◆ What to produce ◆
Every line below that has "index" in it should be copied.

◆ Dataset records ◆
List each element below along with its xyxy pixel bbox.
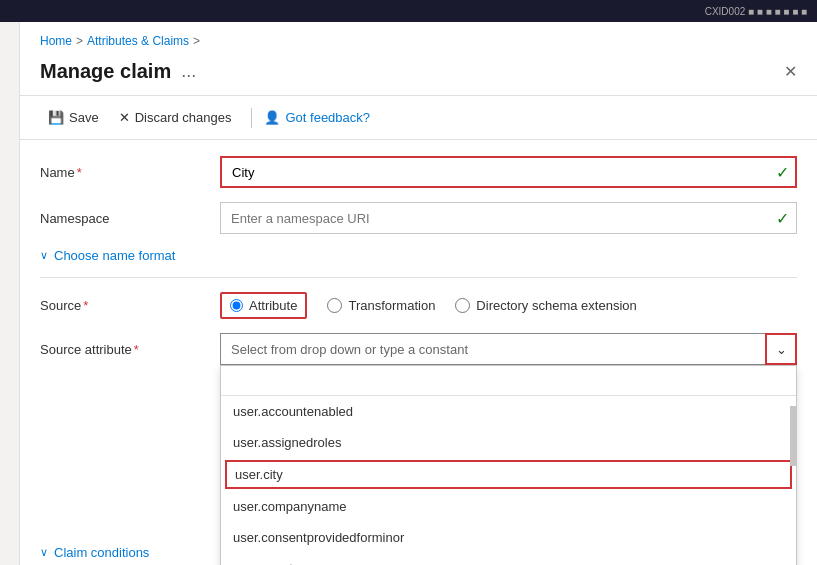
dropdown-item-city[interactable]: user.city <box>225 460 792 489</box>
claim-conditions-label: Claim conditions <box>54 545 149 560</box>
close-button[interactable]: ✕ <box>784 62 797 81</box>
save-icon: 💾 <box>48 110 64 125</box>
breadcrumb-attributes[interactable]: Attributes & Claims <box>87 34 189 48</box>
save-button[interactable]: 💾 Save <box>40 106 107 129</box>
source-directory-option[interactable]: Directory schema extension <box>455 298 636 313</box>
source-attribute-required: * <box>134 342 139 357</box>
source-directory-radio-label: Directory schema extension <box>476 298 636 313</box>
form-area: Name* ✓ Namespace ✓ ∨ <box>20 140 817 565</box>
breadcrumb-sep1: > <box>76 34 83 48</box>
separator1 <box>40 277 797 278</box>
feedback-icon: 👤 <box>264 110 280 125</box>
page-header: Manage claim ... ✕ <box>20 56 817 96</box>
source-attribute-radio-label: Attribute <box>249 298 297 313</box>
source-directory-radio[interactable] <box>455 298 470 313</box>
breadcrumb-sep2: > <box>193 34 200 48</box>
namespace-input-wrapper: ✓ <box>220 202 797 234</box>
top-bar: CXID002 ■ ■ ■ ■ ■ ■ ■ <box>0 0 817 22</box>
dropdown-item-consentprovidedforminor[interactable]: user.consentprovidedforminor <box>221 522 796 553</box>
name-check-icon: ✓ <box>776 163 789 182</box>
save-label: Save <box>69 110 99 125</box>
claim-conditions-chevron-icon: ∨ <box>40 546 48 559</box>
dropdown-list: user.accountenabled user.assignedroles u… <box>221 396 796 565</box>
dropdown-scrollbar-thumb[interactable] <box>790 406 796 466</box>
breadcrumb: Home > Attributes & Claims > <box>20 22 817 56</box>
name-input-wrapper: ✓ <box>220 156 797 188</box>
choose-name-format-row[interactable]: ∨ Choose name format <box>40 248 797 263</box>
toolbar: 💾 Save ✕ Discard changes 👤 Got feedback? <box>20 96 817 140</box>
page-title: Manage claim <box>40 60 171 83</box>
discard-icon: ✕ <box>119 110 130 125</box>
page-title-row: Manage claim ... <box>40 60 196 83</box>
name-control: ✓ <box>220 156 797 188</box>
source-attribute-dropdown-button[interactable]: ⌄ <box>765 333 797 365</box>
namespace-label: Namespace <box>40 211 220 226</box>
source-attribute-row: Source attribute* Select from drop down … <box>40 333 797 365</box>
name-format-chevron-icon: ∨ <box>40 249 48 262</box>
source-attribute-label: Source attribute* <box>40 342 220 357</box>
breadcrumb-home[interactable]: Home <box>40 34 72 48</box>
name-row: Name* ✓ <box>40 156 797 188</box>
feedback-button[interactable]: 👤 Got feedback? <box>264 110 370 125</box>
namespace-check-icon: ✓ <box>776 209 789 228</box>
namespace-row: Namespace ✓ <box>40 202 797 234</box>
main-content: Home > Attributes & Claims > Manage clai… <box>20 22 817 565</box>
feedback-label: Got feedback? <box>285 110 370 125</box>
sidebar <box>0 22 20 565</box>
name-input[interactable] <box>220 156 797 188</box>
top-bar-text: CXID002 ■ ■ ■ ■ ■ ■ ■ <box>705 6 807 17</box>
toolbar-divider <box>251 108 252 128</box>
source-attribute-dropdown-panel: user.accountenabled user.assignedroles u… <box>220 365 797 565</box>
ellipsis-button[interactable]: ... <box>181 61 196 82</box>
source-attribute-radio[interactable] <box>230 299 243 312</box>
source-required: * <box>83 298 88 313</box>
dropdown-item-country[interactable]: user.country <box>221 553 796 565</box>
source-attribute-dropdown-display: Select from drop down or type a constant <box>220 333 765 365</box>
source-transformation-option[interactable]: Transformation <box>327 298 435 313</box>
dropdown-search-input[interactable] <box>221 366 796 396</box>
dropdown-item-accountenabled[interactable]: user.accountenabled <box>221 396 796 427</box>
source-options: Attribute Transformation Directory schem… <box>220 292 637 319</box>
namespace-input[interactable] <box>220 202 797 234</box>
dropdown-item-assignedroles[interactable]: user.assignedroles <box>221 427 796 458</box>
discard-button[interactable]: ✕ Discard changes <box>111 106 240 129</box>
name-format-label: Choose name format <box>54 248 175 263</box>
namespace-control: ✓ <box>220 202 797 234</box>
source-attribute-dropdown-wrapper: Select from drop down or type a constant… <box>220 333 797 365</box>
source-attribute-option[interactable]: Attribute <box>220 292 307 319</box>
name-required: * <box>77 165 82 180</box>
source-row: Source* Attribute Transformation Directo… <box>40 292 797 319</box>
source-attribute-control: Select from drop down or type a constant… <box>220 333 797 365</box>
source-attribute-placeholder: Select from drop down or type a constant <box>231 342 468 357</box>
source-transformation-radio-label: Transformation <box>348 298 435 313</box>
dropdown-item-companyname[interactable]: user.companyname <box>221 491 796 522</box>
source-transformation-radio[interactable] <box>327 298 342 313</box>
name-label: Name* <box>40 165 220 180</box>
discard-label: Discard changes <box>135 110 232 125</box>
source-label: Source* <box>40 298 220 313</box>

==

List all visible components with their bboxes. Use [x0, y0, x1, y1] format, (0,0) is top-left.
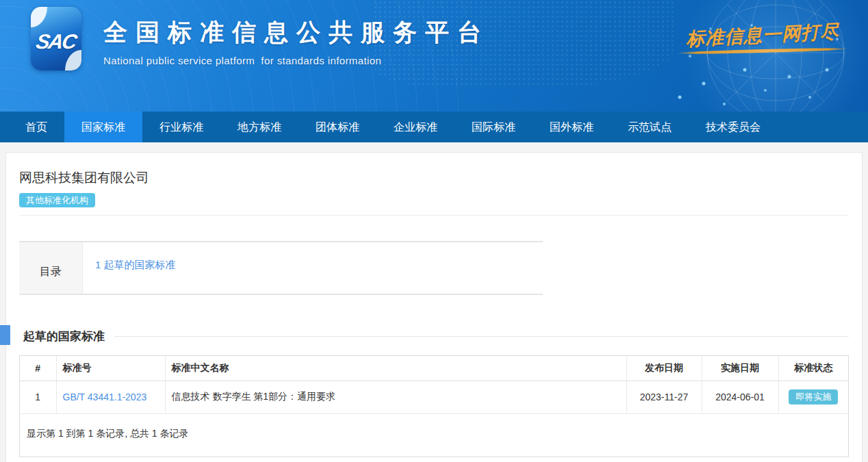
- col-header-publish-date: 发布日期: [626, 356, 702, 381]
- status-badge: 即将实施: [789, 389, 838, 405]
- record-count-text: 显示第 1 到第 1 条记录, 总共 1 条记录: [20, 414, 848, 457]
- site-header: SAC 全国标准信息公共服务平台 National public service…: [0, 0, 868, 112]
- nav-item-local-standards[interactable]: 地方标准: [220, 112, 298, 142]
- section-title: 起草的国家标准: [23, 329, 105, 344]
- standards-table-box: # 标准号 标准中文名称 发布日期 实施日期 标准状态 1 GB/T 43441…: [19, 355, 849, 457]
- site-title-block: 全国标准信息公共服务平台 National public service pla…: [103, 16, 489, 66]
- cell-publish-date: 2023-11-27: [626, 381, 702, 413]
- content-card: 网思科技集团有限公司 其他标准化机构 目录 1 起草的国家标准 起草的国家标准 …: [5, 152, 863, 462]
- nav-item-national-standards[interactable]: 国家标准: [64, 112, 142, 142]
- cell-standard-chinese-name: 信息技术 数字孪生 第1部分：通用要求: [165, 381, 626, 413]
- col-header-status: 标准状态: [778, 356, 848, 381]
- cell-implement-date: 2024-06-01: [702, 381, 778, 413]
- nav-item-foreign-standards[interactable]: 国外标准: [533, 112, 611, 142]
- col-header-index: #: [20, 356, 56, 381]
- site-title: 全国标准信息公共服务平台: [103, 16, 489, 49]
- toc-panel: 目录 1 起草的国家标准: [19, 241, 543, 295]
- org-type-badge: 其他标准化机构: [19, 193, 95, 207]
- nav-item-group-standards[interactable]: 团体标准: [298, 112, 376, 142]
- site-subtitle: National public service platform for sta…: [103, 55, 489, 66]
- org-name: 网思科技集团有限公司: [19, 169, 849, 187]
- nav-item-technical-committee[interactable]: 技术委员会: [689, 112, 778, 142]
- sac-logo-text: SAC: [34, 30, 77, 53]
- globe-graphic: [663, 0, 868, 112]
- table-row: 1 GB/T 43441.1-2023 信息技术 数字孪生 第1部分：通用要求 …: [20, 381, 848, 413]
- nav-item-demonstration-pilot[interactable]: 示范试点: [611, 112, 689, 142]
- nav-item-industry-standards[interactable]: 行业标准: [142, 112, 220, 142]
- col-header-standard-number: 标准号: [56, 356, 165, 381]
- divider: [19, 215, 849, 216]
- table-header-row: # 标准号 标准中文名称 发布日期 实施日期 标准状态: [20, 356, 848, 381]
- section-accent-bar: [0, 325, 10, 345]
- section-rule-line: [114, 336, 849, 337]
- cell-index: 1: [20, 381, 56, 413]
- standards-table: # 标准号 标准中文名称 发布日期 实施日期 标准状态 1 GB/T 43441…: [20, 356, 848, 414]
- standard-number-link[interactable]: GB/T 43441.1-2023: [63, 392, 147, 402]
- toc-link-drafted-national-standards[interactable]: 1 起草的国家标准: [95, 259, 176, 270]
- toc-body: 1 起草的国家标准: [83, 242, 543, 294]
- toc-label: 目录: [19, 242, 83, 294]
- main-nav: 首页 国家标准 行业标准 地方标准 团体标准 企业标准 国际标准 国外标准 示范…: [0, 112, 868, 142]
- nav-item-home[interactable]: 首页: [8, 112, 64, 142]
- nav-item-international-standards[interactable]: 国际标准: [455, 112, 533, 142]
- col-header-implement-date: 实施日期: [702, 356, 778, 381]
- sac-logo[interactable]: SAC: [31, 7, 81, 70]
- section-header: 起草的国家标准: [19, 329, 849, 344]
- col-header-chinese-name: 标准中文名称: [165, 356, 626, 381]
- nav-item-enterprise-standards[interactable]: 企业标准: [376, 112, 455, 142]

--

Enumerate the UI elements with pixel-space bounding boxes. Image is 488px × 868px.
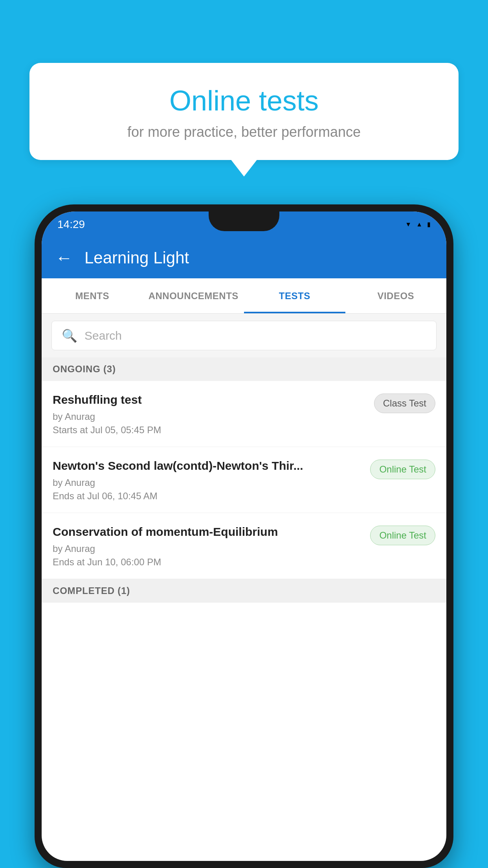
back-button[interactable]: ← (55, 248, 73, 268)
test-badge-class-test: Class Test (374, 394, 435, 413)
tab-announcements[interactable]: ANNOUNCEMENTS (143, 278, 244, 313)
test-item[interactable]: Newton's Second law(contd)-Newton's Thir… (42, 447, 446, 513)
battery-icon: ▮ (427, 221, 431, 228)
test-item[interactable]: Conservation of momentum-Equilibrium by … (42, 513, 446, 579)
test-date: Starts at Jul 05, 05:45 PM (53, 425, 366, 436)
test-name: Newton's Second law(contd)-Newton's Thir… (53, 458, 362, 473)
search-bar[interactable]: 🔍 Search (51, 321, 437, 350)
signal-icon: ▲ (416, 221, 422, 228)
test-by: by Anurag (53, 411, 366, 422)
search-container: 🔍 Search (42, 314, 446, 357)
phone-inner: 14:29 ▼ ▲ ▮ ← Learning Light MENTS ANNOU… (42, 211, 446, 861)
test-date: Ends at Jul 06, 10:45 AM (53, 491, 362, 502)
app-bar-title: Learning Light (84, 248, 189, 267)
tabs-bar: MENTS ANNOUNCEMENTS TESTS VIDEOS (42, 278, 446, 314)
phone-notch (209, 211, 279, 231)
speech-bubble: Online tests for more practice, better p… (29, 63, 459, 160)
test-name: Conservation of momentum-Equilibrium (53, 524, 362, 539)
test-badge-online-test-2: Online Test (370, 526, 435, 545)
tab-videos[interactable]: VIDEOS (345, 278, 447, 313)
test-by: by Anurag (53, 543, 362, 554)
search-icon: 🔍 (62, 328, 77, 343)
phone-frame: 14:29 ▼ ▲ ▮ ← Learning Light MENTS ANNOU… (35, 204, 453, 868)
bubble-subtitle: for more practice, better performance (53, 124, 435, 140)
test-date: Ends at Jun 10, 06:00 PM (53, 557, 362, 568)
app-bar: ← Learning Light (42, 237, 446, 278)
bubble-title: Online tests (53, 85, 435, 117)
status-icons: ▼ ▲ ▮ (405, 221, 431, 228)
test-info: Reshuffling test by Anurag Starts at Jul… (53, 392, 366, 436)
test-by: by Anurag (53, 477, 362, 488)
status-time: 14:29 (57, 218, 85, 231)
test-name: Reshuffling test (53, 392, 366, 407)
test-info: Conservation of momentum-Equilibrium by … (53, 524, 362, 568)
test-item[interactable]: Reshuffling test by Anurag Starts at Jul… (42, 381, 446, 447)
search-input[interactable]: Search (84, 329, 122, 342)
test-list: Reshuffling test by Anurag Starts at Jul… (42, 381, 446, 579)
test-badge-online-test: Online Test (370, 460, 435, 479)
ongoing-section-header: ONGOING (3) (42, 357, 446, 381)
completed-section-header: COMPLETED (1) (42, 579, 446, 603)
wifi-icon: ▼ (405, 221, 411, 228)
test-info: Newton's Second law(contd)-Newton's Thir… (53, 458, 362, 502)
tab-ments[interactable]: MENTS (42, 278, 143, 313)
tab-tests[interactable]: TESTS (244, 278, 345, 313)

◆ Solution for this problem ◆
- col-header-index: #: [20, 356, 56, 381]
- cell-index: 1: [20, 381, 56, 413]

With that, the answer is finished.